Tricks and Treats
There are many advantages to getting out early besides the pure beauty you will find. Climbing freshly formed ice up a long gully not covered by snow is an excellent workout. The benefit for the mind and body and a release of the soul is limitless. These conditions also offer the perfect opportunity of getting into a rhythm of movement over long distance, a time to find yourself. Simple gullies become more of a challenge when the ice is thin and there is no snow. Besides reading the ice to find the thickest place to travel, you have to keep your head up and pick the best line far ahead, for down climbing ice is a discipline best practiced in a more controlled environment. And on thin ice that is not an easy task. Another advantage is with your gear. Getting into the packing routine and making sure living room adjustments to the crampons are dialed in before the full on season.
It is a given that every year I’ll have at lest one false start.
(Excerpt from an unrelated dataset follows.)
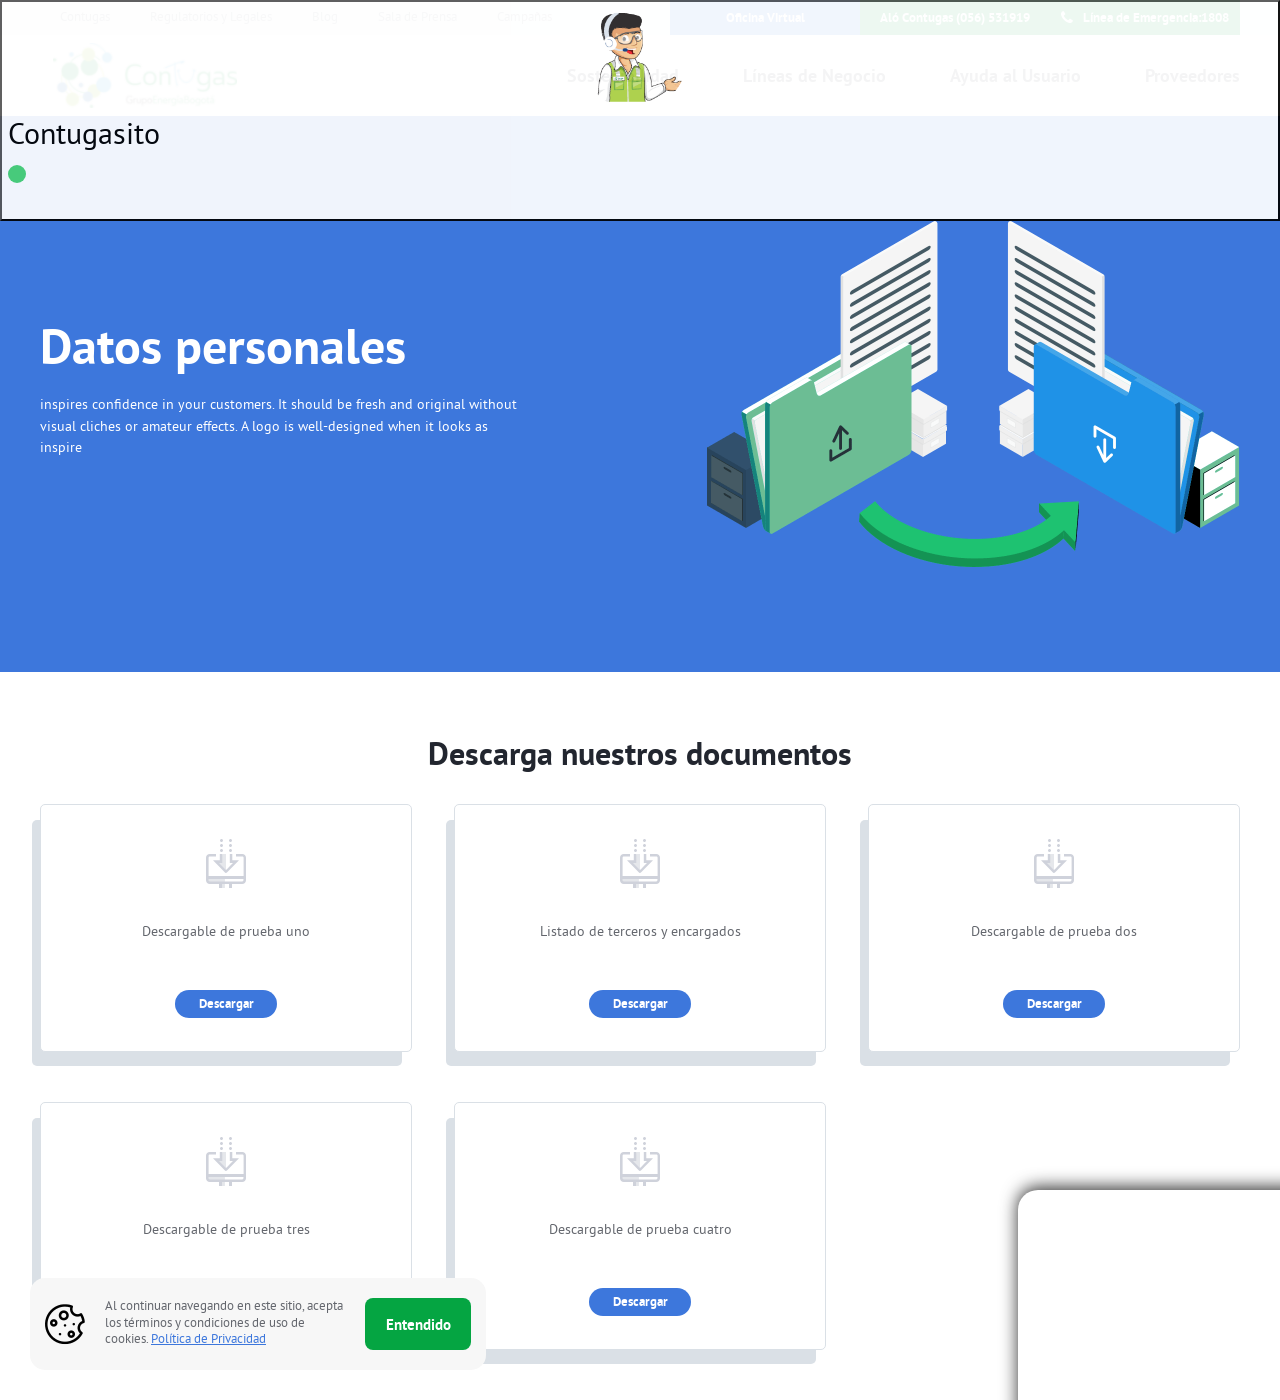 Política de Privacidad (208, 1340)
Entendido (418, 1324)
Theses days out are still worth it for there is always something to prick your interest if you want it. Not finding ice and climbing the Huntington Ravine trail, through the headwall in unsavory conditions is not a simple hike. Moving through fog over wet and verglas covered rock while the song of Pinnacle Gully in liquid form sings behind will keep your attention.
Lastly, I always know where I’ll go looking for ice long before the freezing takes place, except this year.
Finding the Lost Dutchman’s Mine
I fall silent, listening to the excitement in the car. The live human voices are in competition with the recorded sounds coming from the car’s speakers. The voices increase in volume in an unconscious effort to take center stage. It’s Friday, August 31. Mt. Katahdin is in the rearview mirror and the talk is of coming back for one more rock climb before winter descends on the mountain.
After the usual reentry back to everyday routines and the thermals of the brilliant Pamola 4 route had dissipated a little. It was time to book another trip back to Baxter State Park. I picked the second weekend in October. A time when the first ice of the season, under the right circumstances, can be found here in New Hampshire. Doug and I knew we would climb ice soon, but figure it would be on Mt.Washington or Adams… not Katahdin.
Seven days before our departure, the forecast in northeast looked promising for ice. The NEIce weather guru, Smike was predicting an ascent of Pinnacle Gully. Wednesday, Thursday and Friday was calling for overcast skies, snow flurries with temperatures in the low twenties. But for us, the coup de grace on climbing rock and the finding of ice came with this. Clearing Friday night, winds ramping up and temperatures bottoming out in the teens. Doug and I spoke the day before we left. The rock gear would still come with us to Roaring Brook, however our packs were made ready with ice gear even before we left our homes.
We arrived late Friday to snow flurries. I was up Saturday at 5am. The predawn was cold, clear and the stars were shinning bright. By 6:30 we were on the trail chipping away at the 3+ miles to Chimney Pond and the dramatic walls of the South Basin. The minuscule shadow of doubt that lingered unspoken of, in darkest corners of our minds evaporated with each mile. The trail conditions were frozen ground with patches of hard ice. The decision was right and our commitment to finding ice was about to be realized.
We emerged from the Cilley-Barber drainage and on to the talus proper, here we switched from sneakers to our climbing boots. There was now a few inches of snow on the rocks and alders. Our intended route was in complete view, the ice went for hundreds of feet up huge slabs to a talus break.